Open Alaya-in-Matrix opened 8 years ago
In fact, SLSQP fails whenever the gradients are large. Even if the function is linear. (But of course also for non-linear, non-quadratic functions.)
See also those old mailing list threads from 2011:
I have converted Alexander Riess's example from half Python, half pseudocode to compilable C (riesstest.c
):
#include <math.h>
#include <nlopt.h>
#include <stdio.h>
#define s 1e8
double myfunc(unsigned n, const double *x, double *grad, void *my_func_data)
{
if (grad) {
grad[0] = -s;
}
return -s*x[0];
}
int main(void) {
nlopt_opt opt = nlopt_create(NLOPT_LD_SLSQP, 1);
nlopt_set_lower_bounds1(opt, -1.);
nlopt_set_upper_bounds1(opt, 1.);
nlopt_set_min_objective(opt, myfunc, NULL);
nlopt_set_xtol_abs1(opt, 1e-10);
nlopt_set_xtol_rel(opt, 1e-10);
nlopt_set_ftol_abs(opt, 1e-10);
nlopt_set_ftol_rel(opt, 1e-10);
double x[] = {0.};
double minf;
int status = 0;
if (nlopt_optimize(opt, x, &minf) < 0) {
printf("nlopt failed!\n");
status = 1;
}
else {
printf("found minimum at f(%g) = %0.10g\n", x[0], minf);
}
nlopt_destroy(opt);
return status;
}
and added it to the tests CMakeLists.txt
:
add_executable (riesstest riesstest.c)
target_link_libraries (riesstest ${nlopt_lib})

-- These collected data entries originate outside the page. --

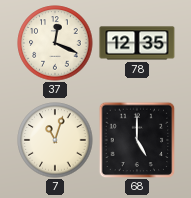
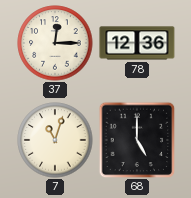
37: 12:19 -> 12:15
78: 12:35 -> 12:36
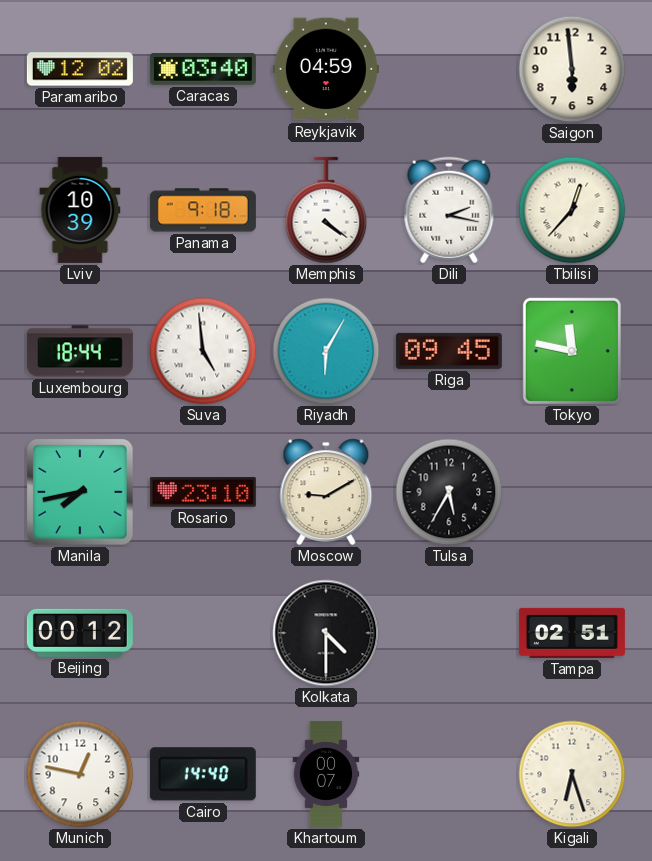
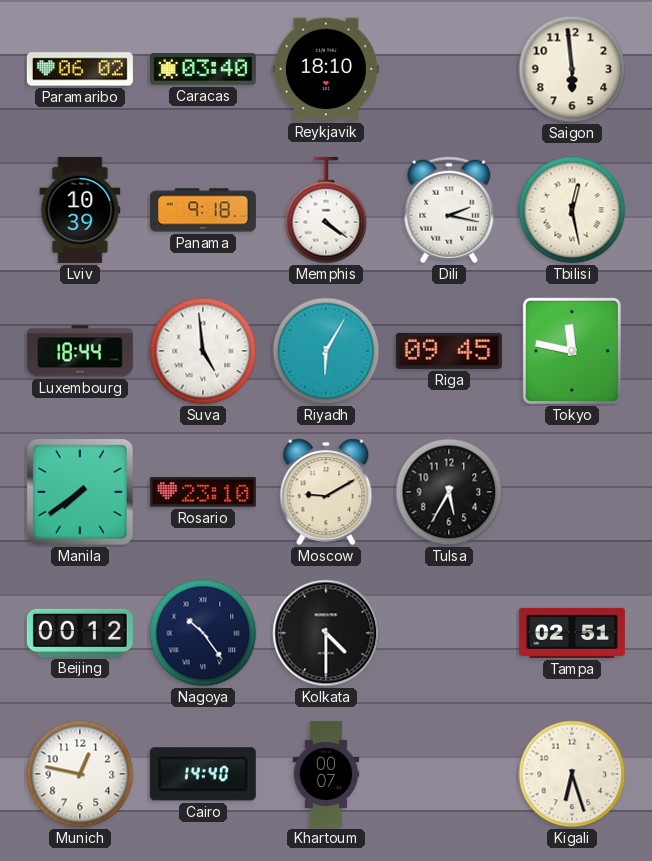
Paramaribo: 12:02 -> 06:02
Reykjavik: 04:59 -> 18:10
Tbilisi: 12:37 -> 12:28
Manila: 7:43 -> 7:39
Nagoya: none -> 10:24
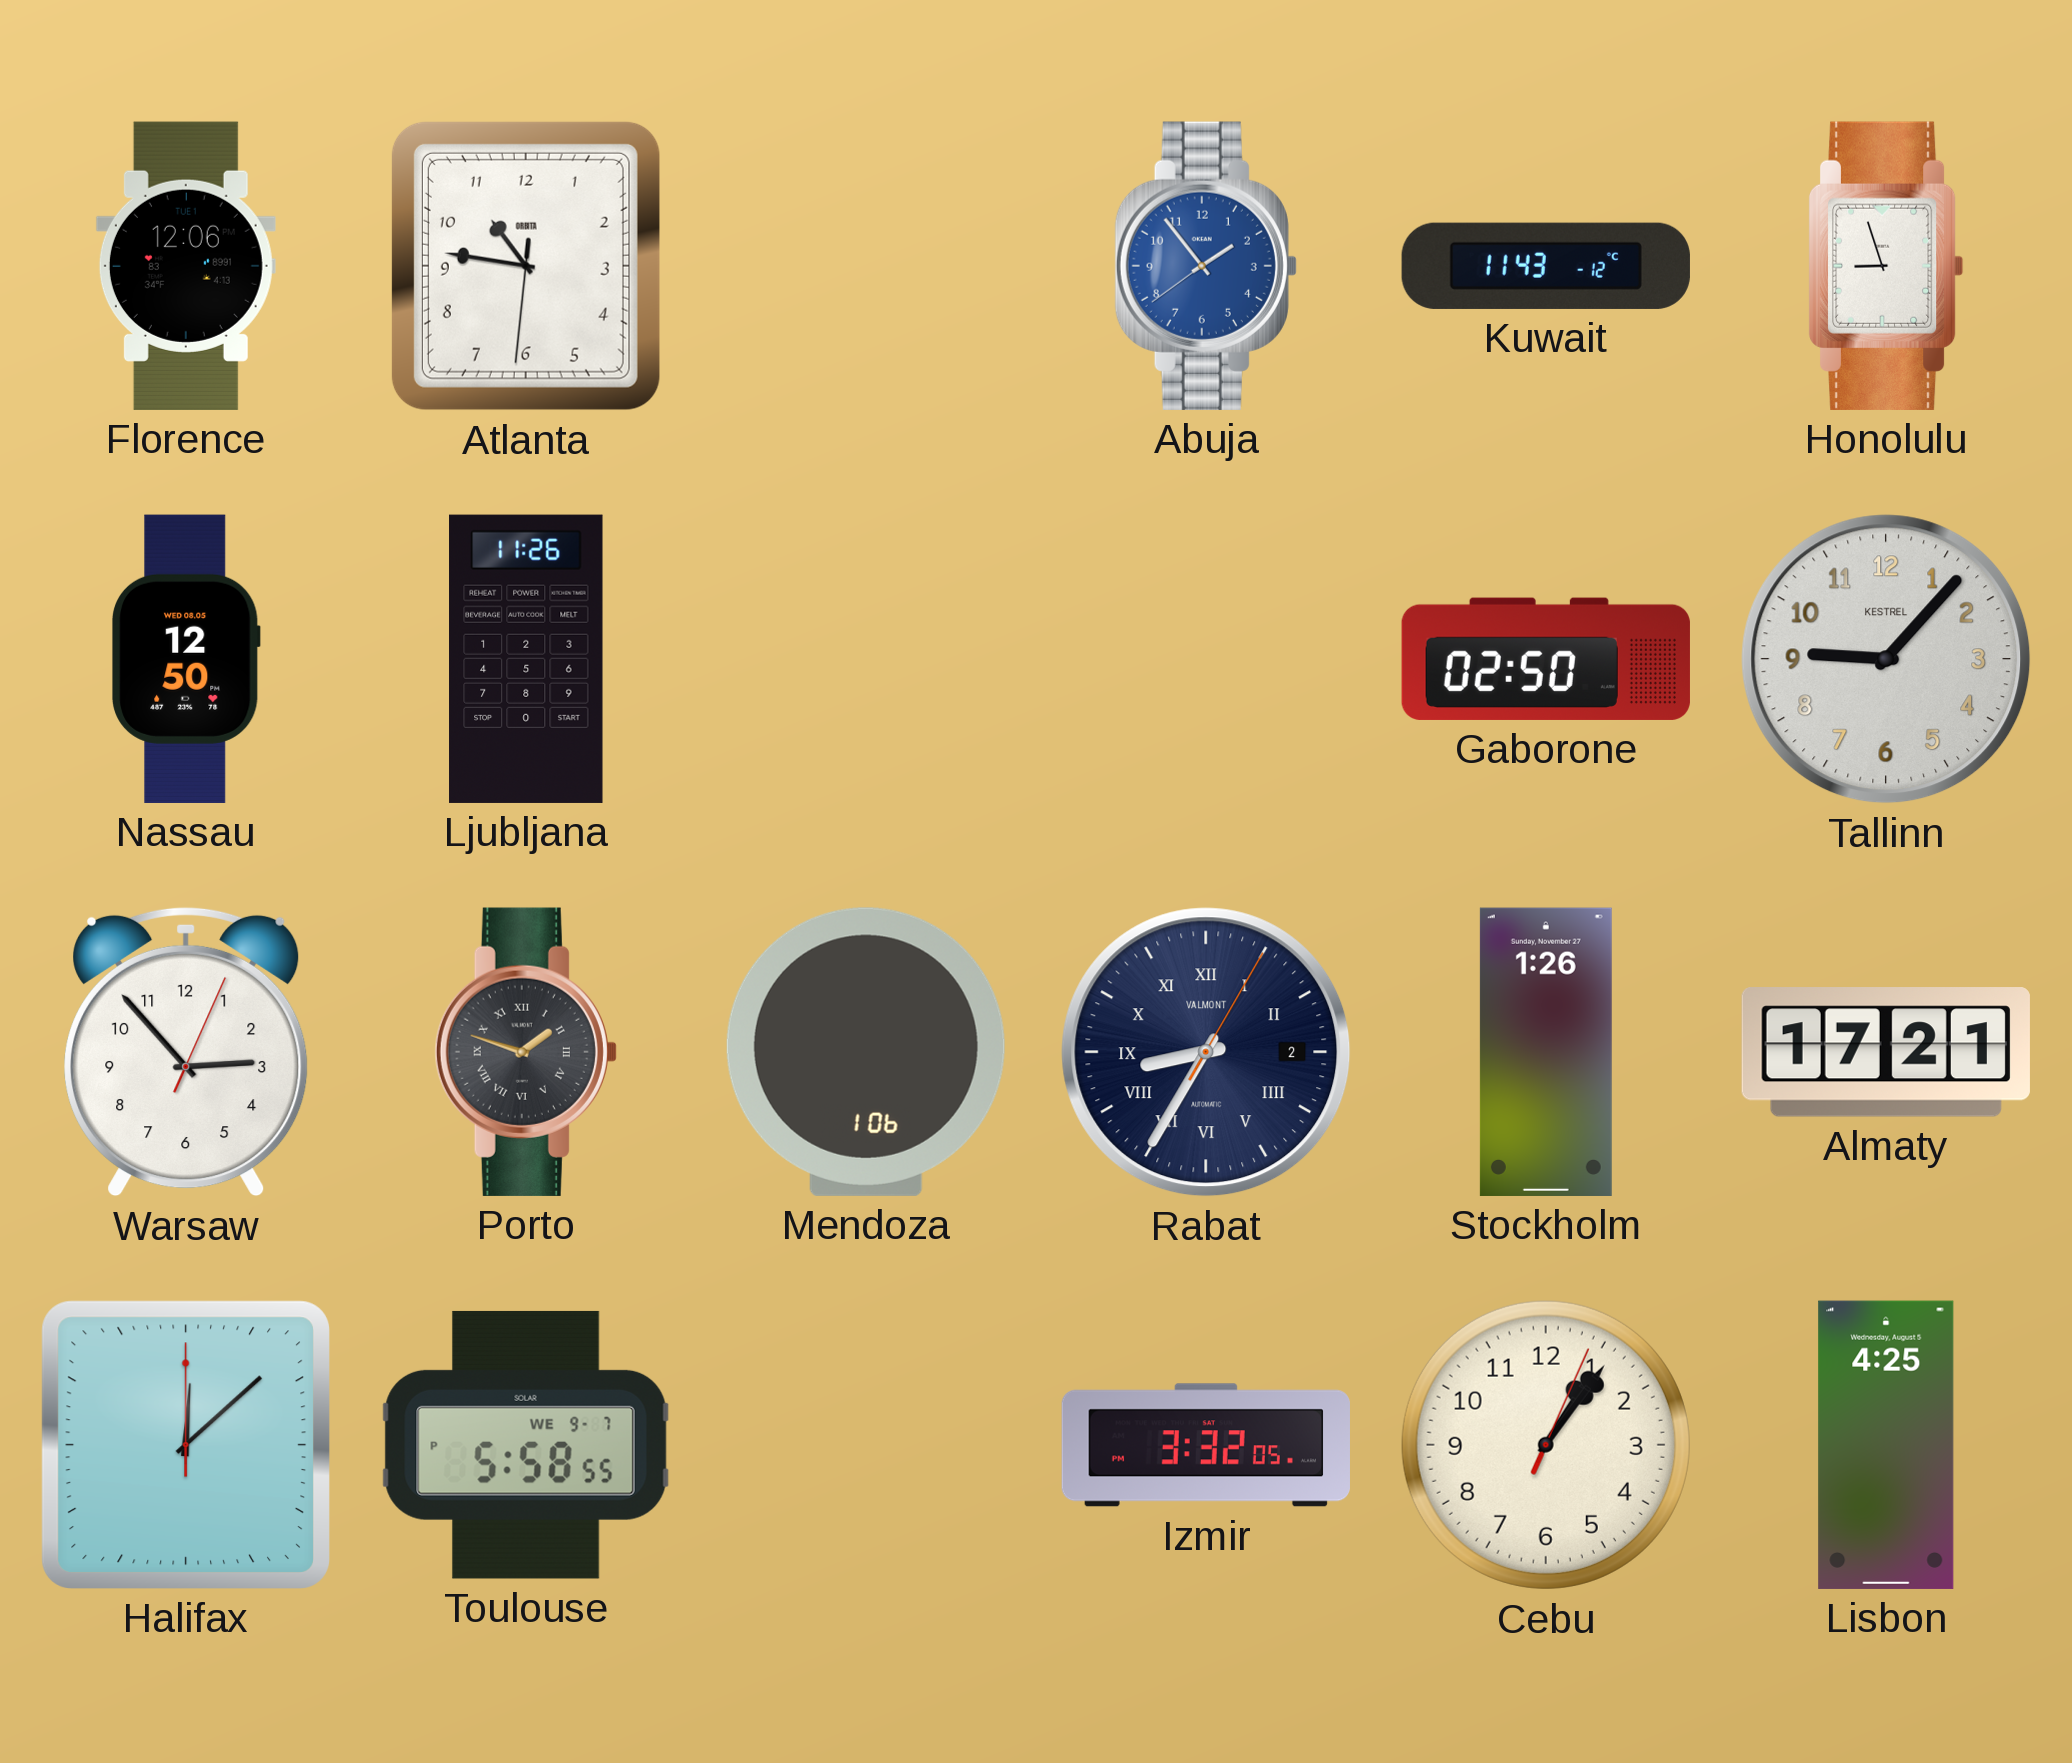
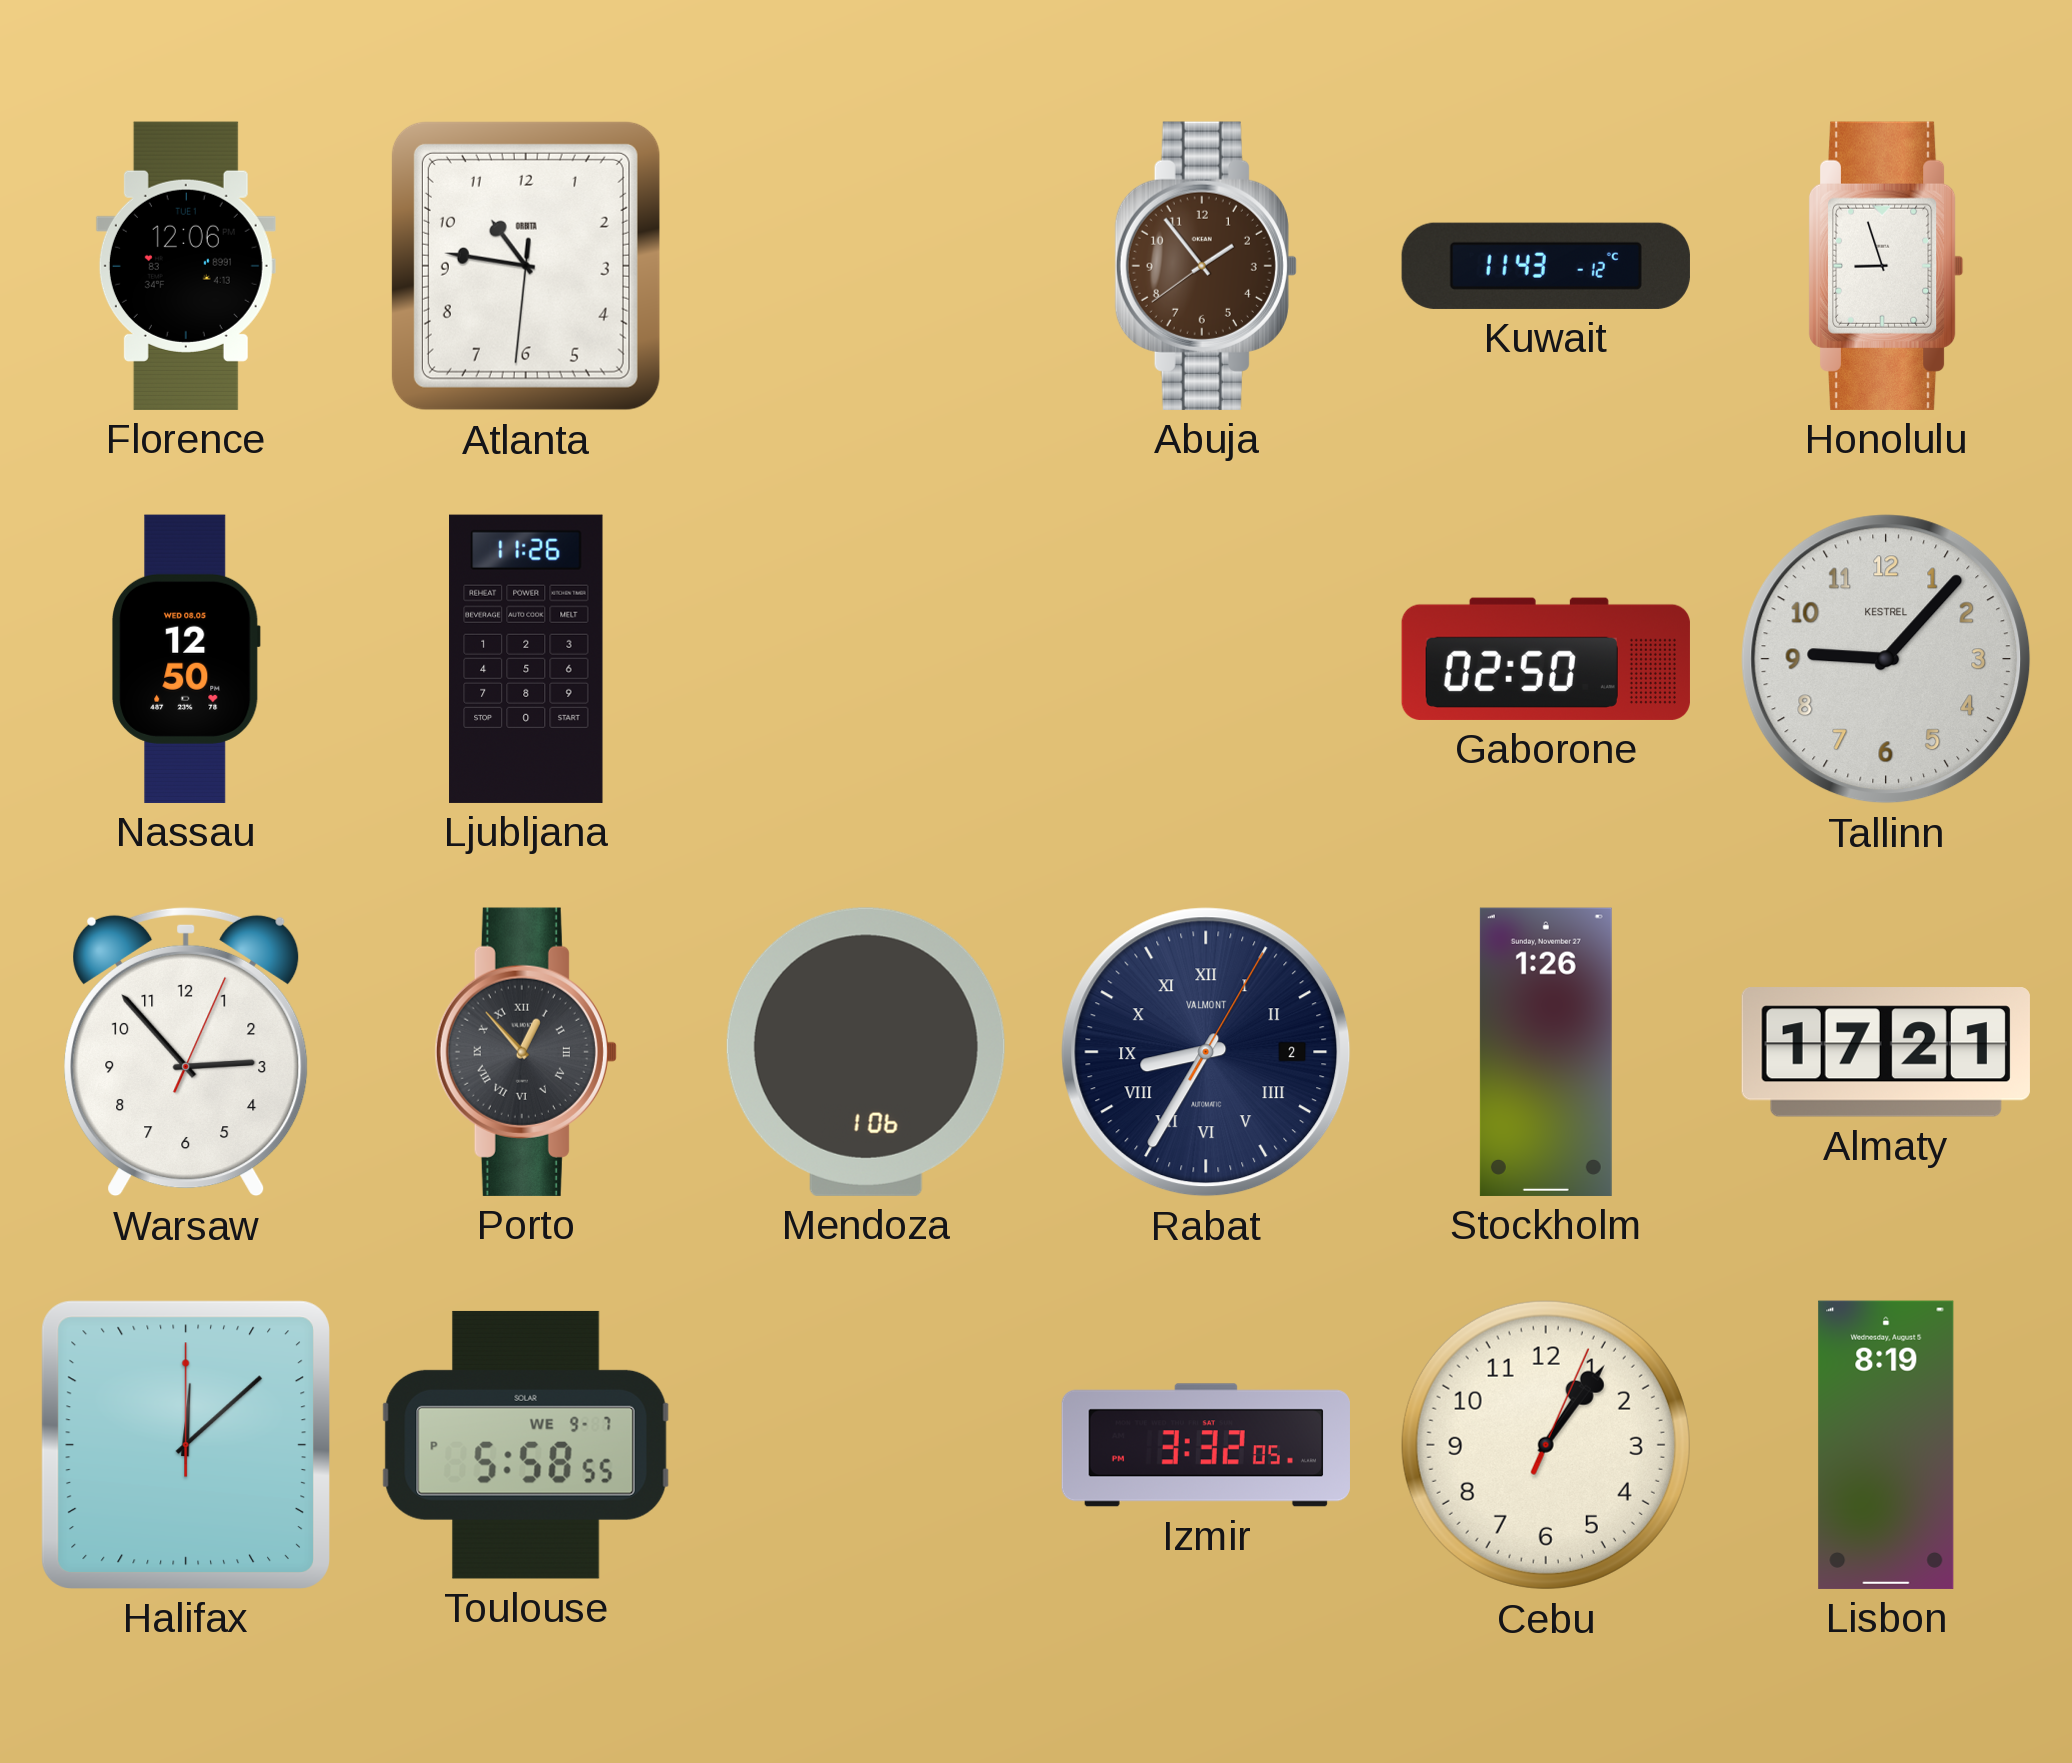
Abuja dial: blue -> brown
Porto: 1:48 -> 12:53
Lisbon: 4:25 -> 8:19
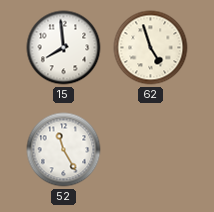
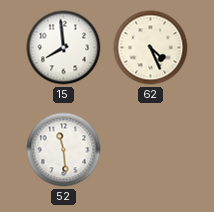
62: 4:57 -> 4:26
52: 11:25 -> 11:29
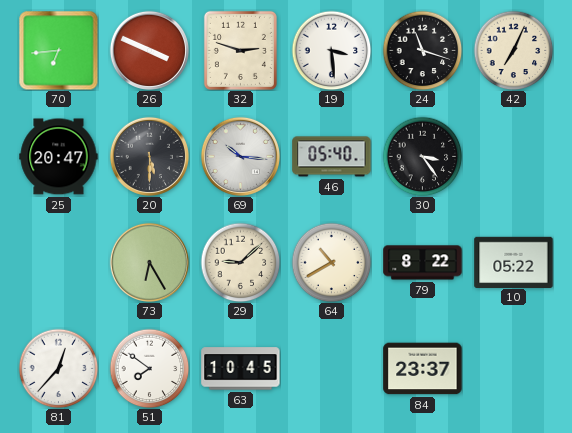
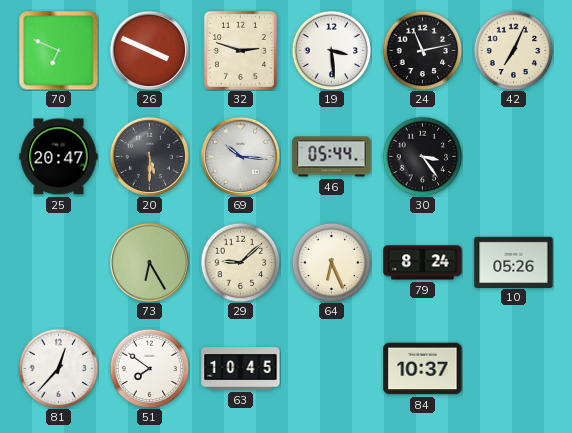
70: 6:44 -> 6:49
24: 11:18 -> 11:13
46: 05:40 -> 05:44
64: 10:40 -> 6:26
79: 8:22 -> 8:24
10: 05:22 -> 05:26
84: 23:37 -> 10:37
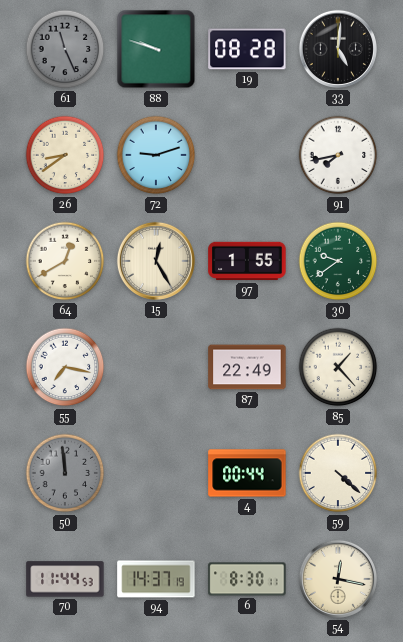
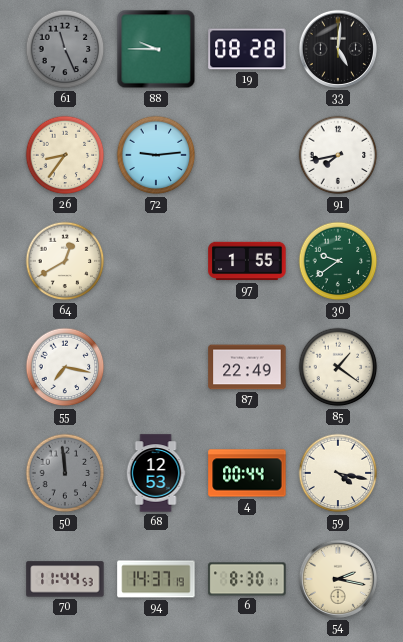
88: 9:48 -> 9:45
26: 8:39 -> 8:36
72: 9:12 -> 9:14
15: 12:25 -> none
85: 1:23 -> 1:21
68: none -> 12:53
59: 4:22 -> 4:17
54: 12:17 -> 2:17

target_include_directories (riesstest PRIVATE ${NLOPT_PRIVATE_INCLUDE_DIRS})
add_dependencies (tests riesstest)
so I was able to run the thing through a debugger.
I tracked down the issue to a defect in LSEI which seems to also have been known for ages, see:
Where it all breaks down is this line in the subroutine ldp_
:
fac = one - ddot_sl__(m, &h__[1], 1, &w[iy], 1);
(which computes the inner product between the input vector H (h__
) and the solution from nnls_
(&w[iy]
)). The resulting fac
must not be zero (and in fact fac+one
must not round to one, this is checked right below the above line, though even relaxing that check would not fix it, see the explanation below). But in the Riess test case, fac
is approximately 1/s², e.g., for s=1e3, fac
is around 1e-6. For s=1e8, fac
is around 1e-16 and completely eaten up by cancellation, resulting in a zero fac
(exactly zero, so even checking only for exactly zero would not fix anything) and an error.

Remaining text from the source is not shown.